Her Megness throws a late flag: Eleven days after the Sacramento Bee published an investigation about Meg Whitman‘s lack of a voting record, nine days after she slogged through an excruciating press conference on the subject, and a week after she started granting interviews about it – without challenging a single assertion in the piece – eMeg has now decided the story was wrong.

In a widely circulated letter, and backed up by right-wing yakker Hugh Hewitt , Whitman communications director Tucker Bounds demands the Bee publish a correction and a partial retraction. We’ll leave it to Team Whitman and Bee editors to sort that out with a few brief observations:

1-In his letter, Bounds says that eMeg registered in Santa Clara County on  Feb. 8, 1999 and that the affidavit number for her registration is 70CE223397. But when Calbuzz called the county registrar to confirm that, we were told there is no such record. “We don’t have any of those combinations of numbers in the record,” said voting clerk Roselle Ricafort. “We can’t find any trace…even in the microfiche.”

(Sez eMeg flack, the volcanic Sarah Pompei: “Meg’s voter registration affidavit number was lifted directly from the 1999 Santa Clara County voter roll, and had been confirmed by our campaign team – twice. After triple-checking the registration with the Santa Clara County elections office on previous occasions, we’re confident that Meg was registered and confident that we did more verification work than the Sacramento Bee”).

2-Even if such a registration exists, it does not explain the issue we’ve been harping on – why eMeg told the Republican convention last winter that she registered in 1998 as a Decline to State independent and then offered an elaborate explanation to back up the claim,  despite the lack of evidence about her alleged predicate action.

3-If Whitman had questions about the Bee report, why did she wait nearly two weeks to raise them, particularly after fielding reporters’ questions on the subject, in some cases with answers that conflict with what the campaign said yesterday?

We’re just sayin’.

This just in, 10/7 in the afternoon: “Republican candidate Meg Whitman was registered to vote in Santa Clara County for nine months in 1999, Santa Clara elections officials said today, admitting that they supplied inaccurate information to The Bee and other news organizations on the issue.” The Sacramento Bee corrects the record and we’re happy to link.


Merc fails to deliver: We were excited when we saw the headline: “Can Meg Whitman’s eBay success translate in Sacramento?” on a story by old pals Ken McLaughlin and Pete Carey – especially because Pete is one of the last great investigative reporters still working in California.
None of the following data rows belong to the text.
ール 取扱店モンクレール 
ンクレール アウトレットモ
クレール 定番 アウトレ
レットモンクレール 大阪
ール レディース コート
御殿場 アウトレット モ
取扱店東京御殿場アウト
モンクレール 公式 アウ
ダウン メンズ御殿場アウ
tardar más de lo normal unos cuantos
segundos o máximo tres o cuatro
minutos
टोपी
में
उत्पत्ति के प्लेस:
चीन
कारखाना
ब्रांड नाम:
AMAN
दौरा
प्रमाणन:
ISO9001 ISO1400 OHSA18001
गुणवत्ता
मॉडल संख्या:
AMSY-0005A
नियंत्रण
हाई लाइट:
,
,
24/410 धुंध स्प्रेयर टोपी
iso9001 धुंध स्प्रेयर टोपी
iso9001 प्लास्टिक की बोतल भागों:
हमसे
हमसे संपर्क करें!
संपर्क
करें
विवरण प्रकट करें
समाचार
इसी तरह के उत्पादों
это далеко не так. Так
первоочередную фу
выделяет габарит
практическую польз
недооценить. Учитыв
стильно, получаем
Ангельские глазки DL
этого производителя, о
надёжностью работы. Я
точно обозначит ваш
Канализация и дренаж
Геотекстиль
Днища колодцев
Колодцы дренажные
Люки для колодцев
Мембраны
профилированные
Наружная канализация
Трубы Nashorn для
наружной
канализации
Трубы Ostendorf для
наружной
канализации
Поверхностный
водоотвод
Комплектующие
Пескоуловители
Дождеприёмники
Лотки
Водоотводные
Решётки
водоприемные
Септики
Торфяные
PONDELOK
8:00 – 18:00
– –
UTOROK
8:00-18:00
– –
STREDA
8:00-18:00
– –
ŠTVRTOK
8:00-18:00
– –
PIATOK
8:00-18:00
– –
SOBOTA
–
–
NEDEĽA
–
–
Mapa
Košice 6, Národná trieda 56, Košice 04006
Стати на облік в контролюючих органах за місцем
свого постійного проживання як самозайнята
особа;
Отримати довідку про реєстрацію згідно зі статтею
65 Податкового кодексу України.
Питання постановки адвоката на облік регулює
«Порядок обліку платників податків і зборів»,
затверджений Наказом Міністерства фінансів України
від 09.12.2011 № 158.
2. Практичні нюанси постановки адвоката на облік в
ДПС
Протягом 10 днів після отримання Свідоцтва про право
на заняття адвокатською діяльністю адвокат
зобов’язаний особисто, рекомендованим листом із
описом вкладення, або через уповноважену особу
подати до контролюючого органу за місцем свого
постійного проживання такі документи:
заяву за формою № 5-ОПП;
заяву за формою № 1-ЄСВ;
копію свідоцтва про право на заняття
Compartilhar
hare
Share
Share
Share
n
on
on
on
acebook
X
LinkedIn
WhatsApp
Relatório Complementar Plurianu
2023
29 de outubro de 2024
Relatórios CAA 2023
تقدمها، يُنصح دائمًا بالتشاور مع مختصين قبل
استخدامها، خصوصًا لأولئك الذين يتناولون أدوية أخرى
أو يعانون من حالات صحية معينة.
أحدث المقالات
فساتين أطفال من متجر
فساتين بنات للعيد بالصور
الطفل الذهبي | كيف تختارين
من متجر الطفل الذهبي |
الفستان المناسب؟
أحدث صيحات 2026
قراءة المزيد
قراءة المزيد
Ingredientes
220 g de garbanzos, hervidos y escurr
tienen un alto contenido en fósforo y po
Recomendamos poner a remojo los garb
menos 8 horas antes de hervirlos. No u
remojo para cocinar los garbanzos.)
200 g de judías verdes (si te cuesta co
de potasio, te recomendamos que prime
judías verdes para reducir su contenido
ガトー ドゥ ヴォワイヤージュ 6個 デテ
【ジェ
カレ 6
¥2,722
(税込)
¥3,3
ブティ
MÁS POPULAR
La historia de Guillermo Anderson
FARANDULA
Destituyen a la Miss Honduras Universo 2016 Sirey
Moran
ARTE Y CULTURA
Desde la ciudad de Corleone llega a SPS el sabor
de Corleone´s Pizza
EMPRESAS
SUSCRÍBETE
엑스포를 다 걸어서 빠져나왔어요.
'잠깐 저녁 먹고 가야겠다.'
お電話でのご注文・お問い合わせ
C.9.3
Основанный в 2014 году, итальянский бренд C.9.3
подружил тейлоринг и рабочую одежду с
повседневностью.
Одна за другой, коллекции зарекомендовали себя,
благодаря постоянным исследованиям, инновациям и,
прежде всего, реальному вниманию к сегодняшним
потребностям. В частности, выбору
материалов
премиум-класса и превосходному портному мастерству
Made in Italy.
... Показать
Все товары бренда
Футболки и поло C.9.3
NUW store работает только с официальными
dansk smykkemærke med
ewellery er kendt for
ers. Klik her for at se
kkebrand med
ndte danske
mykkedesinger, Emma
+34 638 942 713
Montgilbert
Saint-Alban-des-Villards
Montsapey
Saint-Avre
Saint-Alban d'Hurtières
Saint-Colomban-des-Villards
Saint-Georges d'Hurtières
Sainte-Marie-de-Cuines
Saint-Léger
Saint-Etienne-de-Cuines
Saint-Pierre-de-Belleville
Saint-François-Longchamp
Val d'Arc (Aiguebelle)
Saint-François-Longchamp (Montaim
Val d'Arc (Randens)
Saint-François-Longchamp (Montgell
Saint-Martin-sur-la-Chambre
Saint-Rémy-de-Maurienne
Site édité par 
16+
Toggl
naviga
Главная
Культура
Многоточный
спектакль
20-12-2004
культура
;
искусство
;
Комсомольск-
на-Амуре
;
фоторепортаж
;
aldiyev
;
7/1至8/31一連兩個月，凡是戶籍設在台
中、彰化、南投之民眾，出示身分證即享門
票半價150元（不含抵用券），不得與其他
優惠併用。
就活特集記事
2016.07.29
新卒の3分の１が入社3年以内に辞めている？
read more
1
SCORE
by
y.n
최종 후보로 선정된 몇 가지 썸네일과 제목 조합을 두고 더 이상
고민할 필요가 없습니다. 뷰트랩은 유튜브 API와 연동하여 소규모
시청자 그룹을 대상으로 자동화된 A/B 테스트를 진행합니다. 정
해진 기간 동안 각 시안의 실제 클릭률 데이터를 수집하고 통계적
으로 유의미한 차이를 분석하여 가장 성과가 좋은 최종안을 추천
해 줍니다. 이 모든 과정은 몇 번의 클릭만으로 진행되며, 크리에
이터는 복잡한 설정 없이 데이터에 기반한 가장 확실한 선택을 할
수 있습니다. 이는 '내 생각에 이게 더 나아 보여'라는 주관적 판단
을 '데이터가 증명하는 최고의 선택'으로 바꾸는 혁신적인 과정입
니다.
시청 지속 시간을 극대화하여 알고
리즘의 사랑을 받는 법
But the story never even came close to answering the question in the headline or even to backing up this nut graf:

“While her corporate track record suggests that Whitman would bring a new brand of leadership to state government, it also makes clear she has never faced anything quite like the political dysfunction that grips the Golden State.” We at Calbuzz are prepared to believe that, but the Merc never demonstrated it – there was nothing in the article comparing what Meg did at eBay or anywhere else to what she’d have to do in Sacramento.

And it looked to us that there was a lot more in Pete’s notebook that didn’t make it into the story about Meg’s acceptance of “friends and family” stock from Goldman Sachs, with whom she was a private client and made $1.78 million – after she hired Goldman to take eBay public in 1998. Whitman was later named in a congressional report that called the IPO system rigged and corrupt. We wanted more: the Merc is the paper of record for eMeg and they should unload what they’ve got and not pussyfoot around about the ethical charges – which this story did.